Exercise objective
Could you transcribe all of the data word for word?

Data excerpts:
┄┄┄┄┄┄┄┄┄┄┄┄┄┄┄┄┄┄┄┄

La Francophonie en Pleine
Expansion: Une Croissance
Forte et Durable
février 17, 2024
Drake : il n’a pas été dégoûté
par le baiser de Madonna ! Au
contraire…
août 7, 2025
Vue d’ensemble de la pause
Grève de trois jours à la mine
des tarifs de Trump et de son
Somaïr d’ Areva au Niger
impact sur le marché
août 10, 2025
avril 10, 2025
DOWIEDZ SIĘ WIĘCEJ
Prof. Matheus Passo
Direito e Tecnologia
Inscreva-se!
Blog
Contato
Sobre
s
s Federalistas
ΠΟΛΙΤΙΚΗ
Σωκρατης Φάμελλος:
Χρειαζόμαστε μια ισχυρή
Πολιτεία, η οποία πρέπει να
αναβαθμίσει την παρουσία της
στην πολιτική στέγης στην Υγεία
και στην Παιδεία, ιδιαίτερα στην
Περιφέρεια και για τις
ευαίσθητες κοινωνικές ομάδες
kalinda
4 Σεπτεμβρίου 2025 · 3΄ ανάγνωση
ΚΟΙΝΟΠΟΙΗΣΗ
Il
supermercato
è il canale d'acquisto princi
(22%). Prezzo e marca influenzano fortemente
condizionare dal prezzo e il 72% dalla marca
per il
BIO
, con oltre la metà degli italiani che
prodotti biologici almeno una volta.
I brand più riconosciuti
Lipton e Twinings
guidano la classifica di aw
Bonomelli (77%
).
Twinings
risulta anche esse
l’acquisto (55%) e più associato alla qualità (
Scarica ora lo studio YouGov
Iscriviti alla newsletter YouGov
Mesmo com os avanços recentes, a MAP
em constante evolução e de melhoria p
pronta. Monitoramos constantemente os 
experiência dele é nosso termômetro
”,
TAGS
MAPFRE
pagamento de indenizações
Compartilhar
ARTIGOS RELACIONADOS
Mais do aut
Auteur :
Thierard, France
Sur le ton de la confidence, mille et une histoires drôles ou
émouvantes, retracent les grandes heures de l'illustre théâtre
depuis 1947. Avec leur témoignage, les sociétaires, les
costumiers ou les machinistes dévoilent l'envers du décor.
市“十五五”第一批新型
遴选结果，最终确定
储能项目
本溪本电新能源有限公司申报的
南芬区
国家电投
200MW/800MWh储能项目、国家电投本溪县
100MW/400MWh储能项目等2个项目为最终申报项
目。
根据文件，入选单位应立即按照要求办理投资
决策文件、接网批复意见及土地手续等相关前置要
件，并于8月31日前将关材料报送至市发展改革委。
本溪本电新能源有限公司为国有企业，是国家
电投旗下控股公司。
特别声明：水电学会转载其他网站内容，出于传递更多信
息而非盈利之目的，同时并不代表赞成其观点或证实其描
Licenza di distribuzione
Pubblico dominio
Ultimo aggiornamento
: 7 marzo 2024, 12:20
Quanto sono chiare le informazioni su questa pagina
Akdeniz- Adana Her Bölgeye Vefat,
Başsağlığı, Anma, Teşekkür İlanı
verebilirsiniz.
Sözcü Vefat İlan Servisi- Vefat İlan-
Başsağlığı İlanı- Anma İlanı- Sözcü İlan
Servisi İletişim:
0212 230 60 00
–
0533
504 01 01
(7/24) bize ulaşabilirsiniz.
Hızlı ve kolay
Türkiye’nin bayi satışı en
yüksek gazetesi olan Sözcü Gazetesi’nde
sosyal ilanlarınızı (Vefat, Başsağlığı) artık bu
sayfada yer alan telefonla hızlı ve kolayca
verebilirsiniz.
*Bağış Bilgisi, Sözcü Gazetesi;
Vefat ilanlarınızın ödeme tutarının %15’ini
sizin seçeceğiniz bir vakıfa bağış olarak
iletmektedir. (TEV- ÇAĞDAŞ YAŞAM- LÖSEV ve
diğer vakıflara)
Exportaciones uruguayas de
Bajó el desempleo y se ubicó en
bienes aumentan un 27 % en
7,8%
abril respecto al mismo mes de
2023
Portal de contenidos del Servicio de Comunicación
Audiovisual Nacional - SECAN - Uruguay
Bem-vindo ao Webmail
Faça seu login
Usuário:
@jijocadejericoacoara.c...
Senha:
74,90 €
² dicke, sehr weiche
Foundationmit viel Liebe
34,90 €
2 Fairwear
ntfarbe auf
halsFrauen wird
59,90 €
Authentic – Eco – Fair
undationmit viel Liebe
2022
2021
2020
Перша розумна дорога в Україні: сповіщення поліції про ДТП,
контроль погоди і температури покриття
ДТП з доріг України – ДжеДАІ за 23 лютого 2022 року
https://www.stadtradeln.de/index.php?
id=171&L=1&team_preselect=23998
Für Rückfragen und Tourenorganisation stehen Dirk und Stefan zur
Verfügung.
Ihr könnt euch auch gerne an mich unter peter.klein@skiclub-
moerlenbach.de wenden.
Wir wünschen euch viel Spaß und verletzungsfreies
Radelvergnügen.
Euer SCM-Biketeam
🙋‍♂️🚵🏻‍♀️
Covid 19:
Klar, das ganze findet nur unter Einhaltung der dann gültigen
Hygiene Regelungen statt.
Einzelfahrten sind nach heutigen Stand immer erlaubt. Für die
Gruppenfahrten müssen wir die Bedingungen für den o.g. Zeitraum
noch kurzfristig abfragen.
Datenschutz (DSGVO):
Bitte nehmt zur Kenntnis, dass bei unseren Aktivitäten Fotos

┄┄┄┄┄┄┄┄┄┄┄┄┄┄┄┄┄┄┄┄

Exercise output
La Francophonie en Pleine
Expansion: Une Croissance
Forte et Durable
février 17, 2024
Drake : il n’a pas été dégoûté
par le baiser de Madonna ! Au
contraire…
août 7, 2025
Vue d’ensemble de la pause
Grève de trois jours à la mine
des tarifs de Trump et de son
Somaïr d’ Areva au Niger
impact sur le marché
août 10, 2025
avril 10, 2025
DOWIEDZ SIĘ WIĘCEJ
Prof. Matheus Passo
Direito e Tecnologia
Inscreva-se!
Blog
Contato
Sobre
s
s Federalistas
ΠΟΛΙΤΙΚΗ
Σωκρατης Φάμελλος:
Χρειαζόμαστε μια ισχυρή
Πολιτεία, η οποία πρέπει να
αναβαθμίσει την παρουσία της
στην πολιτική στέγης στην Υγεία
και στην Παιδεία, ιδιαίτερα στην
Περιφέρεια και για τις
ευαίσθητες κοινωνικές ομάδες
kalinda
4 Σεπτεμβρίου 2025 · 3΄ ανάγνωση
ΚΟΙΝΟΠΟΙΗΣΗ
Il
supermercato
è il canale d'acquisto princi
(22%). Prezzo e marca influenzano fortemente
condizionare dal prezzo e il 72% dalla marca
per il
BIO
, con oltre la metà degli italiani che
prodotti biologici almeno una volta.
I brand più riconosciuti
Lipton e Twinings
guidano la classifica di aw
Bonomelli (77%
).
Twinings
risulta anche esse
l’acquisto (55%) e più associato alla qualità (
Scarica ora lo studio YouGov
Iscriviti alla newsletter YouGov
Mesmo com os avanços recentes, a MAP
em constante evolução e de melhoria p
pronta. Monitoramos constantemente os 
experiência dele é nosso termômetro
”,
TAGS
MAPFRE
pagamento de indenizações
Compartilhar
ARTIGOS RELACIONADOS
Mais do aut
Auteur :
Thierard, France
Sur le ton de la confidence, mille et une histoires drôles ou
émouvantes, retracent les grandes heures de l'illustre théâtre
depuis 1947. Avec leur témoignage, les sociétaires, les
costumiers ou les machinistes dévoilent l'envers du décor.
市“十五五”第一批新型
遴选结果，最终确定
储能项目
本溪本电新能源有限公司申报的
南芬区
国家电投
200MW/800MWh储能项目、国家电投本溪县
100MW/400MWh储能项目等2个项目为最终申报项
目。
根据文件，入选单位应立即按照要求办理投资
决策文件、接网批复意见及土地手续等相关前置要
件，并于8月31日前将关材料报送至市发展改革委。
本溪本电新能源有限公司为国有企业，是国家
电投旗下控股公司。
特别声明：水电学会转载其他网站内容，出于传递更多信
息而非盈利之目的，同时并不代表赞成其观点或证实其描
Licenza di distribuzione
Pubblico dominio
Ultimo aggiornamento
: 7 marzo 2024, 12:20
Quanto sono chiare le informazioni su questa pagina
Akdeniz- Adana Her Bölgeye Vefat,
Başsağlığı, Anma, Teşekkür İlanı
verebilirsiniz.
Sözcü Vefat İlan Servisi- Vefat İlan-
Başsağlığı İlanı- Anma İlanı- Sözcü İlan
Servisi İletişim:
0212 230 60 00
–
0533
504 01 01
(7/24) bize ulaşabilirsiniz.
Hızlı ve kolay
Türkiye’nin bayi satışı en
yüksek gazetesi olan Sözcü Gazetesi’nde
sosyal ilanlarınızı (Vefat, Başsağlığı) artık bu
sayfada yer alan telefonla hızlı ve kolayca
verebilirsiniz.
*Bağış Bilgisi, Sözcü Gazetesi;
Vefat ilanlarınızın ödeme tutarının %15’ini
sizin seçeceğiniz bir vakıfa bağış olarak
iletmektedir. (TEV- ÇAĞDAŞ YAŞAM- LÖSEV ve
diğer vakıflara)
Exportaciones uruguayas de
Bajó el desempleo y se ubicó en
bienes aumentan un 27 % en
7,8%
abril respecto al mismo mes de
2023
Portal de contenidos del Servicio de Comunicación
Audiovisual Nacional - SECAN - Uruguay
Bem-vindo ao Webmail
Faça seu login
Usuário:
@jijocadejericoacoara.c...
Senha:
74,90 €
² dicke, sehr weiche
Foundationmit viel Liebe
34,90 €
2 Fairwear
ntfarbe auf
halsFrauen wird
59,90 €
Authentic – Eco – Fair
undationmit viel Liebe
2022
2021
2020
Перша розумна дорога в Україні: сповіщення поліції про ДТП,
контроль погоди і температури покриття
ДТП з доріг України – ДжеДАІ за 23 лютого 2022 року
https://www.stadtradeln.de/index.php?
id=171&L=1&team_preselect=23998
Für Rückfragen und Tourenorganisation stehen Dirk und Stefan zur
Verfügung.
Ihr könnt euch auch gerne an mich unter peter.klein@skiclub-
moerlenbach.de wenden.
Wir wünschen euch viel Spaß und verletzungsfreies
Radelvergnügen.
Euer SCM-Biketeam
🙋‍♂️🚵🏻‍♀️
Covid 19:
Klar, das ganze findet nur unter Einhaltung der dann gültigen
Hygiene Regelungen statt.
Einzelfahrten sind nach heutigen Stand immer erlaubt. Für die
Gruppenfahrten müssen wir die Bedingungen für den o.g. Zeitraum
noch kurzfristig abfragen.
Datenschutz (DSGVO):
Bitte nehmt zur Kenntnis, dass bei unseren Aktivitäten Fotos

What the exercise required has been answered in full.